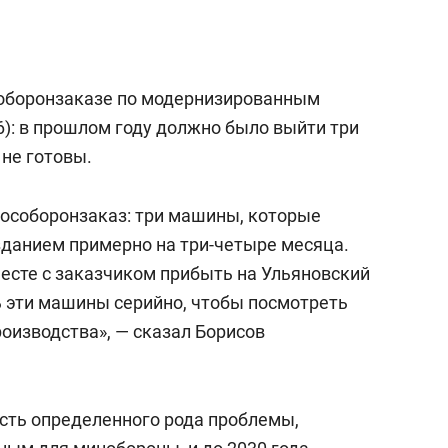
сверхнагрузку
для меня это челлендж
сом»
особоронзаказе по модернизированным
6): в прошлом году должно было выйти три
 не готовы.
гособоронзаказ: три машины, которые
зданием примерно на три-четыре месяца.
есте с заказчиком прибыть на Ульяновский
ь эти машины серийно, чтобы посмотреть
роизводства», — сказал Борисов
есть определенного рода проблемы,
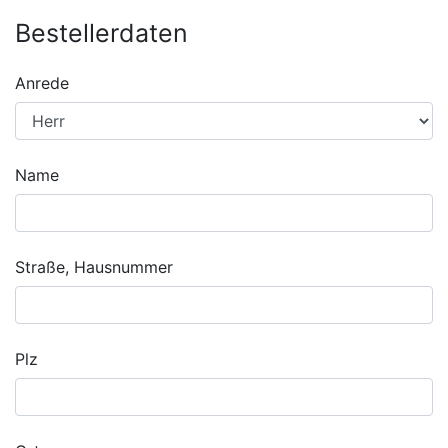
Bestellerdaten
Anrede
Name
Straße, Hausnummer
Plz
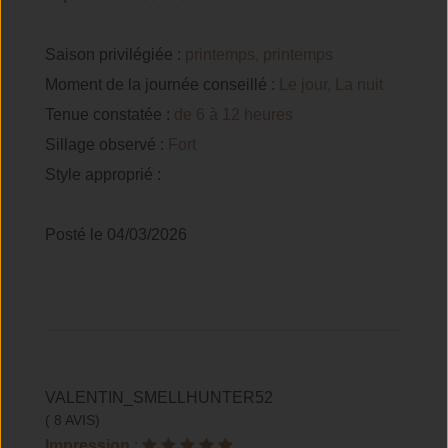
Saison privilégiée :
printemps, printemps
Moment de la journée conseillé :
Le jour, La nuit
Tenue constatée :
de 6 à 12 heures
Sillage observé :
Fort
Style approprié :
Posté le 04/03/2026
VALENTIN_SMELLHUNTER52
( 8 AVIS)
Impression
:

##############################

Go through the material line by line. Show each line that contains the string "машины".

гособоронзаказ: три машины, которые
ь эти машины серийно, чтобы посмотреть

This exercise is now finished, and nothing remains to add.